**PROBLEM TO SOLVE:** Copy every line of the data that contains the string "code".
════════════════
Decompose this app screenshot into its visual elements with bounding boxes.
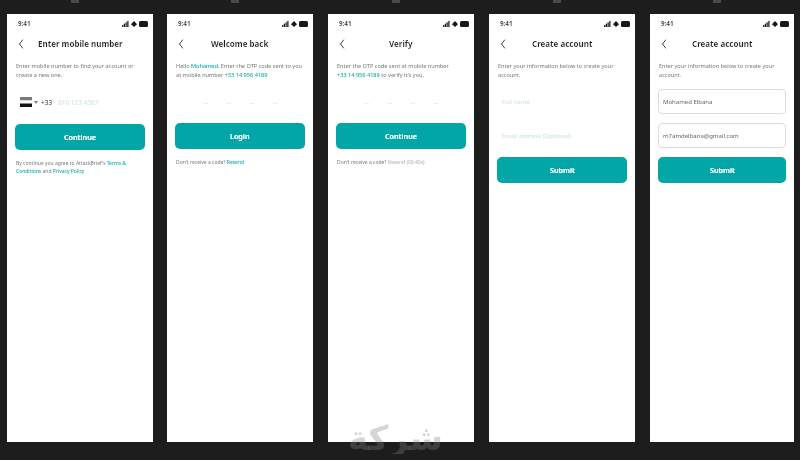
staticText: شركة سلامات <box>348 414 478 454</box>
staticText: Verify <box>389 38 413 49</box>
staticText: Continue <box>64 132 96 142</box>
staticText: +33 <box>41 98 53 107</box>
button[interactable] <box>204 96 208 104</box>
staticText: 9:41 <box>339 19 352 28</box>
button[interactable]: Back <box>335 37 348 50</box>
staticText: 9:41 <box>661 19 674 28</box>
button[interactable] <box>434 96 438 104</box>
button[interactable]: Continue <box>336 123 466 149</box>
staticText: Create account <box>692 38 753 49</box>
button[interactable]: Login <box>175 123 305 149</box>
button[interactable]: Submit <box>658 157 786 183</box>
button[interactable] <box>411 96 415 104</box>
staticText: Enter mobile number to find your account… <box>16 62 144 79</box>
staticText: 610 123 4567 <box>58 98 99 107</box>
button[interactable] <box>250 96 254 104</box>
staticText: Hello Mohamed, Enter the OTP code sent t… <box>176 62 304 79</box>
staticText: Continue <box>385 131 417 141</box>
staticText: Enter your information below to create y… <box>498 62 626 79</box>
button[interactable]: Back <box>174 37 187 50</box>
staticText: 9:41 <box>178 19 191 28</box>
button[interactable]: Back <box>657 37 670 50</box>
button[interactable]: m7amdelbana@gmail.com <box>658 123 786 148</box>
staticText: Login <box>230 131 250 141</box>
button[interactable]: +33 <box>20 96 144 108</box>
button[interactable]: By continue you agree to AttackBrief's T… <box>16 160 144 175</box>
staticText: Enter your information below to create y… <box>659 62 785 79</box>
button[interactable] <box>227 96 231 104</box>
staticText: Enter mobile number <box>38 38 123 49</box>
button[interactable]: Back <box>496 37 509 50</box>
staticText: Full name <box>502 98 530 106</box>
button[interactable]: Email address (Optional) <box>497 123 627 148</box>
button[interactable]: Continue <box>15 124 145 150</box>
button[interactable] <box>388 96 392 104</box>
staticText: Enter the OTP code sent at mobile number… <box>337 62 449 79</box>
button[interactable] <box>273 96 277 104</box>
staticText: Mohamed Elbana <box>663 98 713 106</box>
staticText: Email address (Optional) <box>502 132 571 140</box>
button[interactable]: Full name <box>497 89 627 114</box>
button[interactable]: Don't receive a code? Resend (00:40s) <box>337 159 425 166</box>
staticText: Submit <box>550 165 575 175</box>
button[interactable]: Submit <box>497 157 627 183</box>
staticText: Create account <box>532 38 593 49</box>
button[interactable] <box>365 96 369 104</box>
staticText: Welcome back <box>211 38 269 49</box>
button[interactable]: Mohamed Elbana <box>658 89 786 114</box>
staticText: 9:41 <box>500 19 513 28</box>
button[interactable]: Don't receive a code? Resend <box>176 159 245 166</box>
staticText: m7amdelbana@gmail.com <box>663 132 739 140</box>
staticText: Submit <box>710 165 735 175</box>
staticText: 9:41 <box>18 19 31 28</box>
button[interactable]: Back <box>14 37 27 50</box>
════════════════
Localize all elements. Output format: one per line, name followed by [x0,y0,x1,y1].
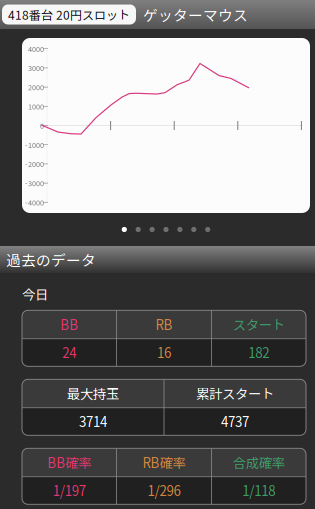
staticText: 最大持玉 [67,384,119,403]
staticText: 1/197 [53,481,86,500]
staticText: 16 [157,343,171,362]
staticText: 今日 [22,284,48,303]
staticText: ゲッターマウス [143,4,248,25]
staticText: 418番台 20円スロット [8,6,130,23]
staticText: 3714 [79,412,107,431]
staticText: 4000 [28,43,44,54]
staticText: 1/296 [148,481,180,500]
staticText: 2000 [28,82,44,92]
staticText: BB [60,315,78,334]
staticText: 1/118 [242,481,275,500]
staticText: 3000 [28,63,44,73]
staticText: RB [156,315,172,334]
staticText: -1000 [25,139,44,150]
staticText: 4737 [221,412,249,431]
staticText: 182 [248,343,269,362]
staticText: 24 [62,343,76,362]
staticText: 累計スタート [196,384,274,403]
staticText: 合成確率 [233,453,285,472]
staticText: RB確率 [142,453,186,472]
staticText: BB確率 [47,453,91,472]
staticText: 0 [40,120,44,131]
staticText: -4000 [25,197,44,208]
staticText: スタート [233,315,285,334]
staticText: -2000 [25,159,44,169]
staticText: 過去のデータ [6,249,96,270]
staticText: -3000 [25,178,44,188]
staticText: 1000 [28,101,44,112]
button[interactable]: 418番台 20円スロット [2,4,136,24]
════════════════
**EXERCISE ANSWER:**
staticText: Hello Mohamed, Enter the OTP code sent t… <box>176 62 304 79</box>
staticText: Enter the OTP code sent at mobile number… <box>337 62 449 79</box>
button[interactable]: Don't receive a code? Resend (00:40s) <box>337 159 425 166</box>
button[interactable]: Don't receive a code? Resend <box>176 159 245 166</box>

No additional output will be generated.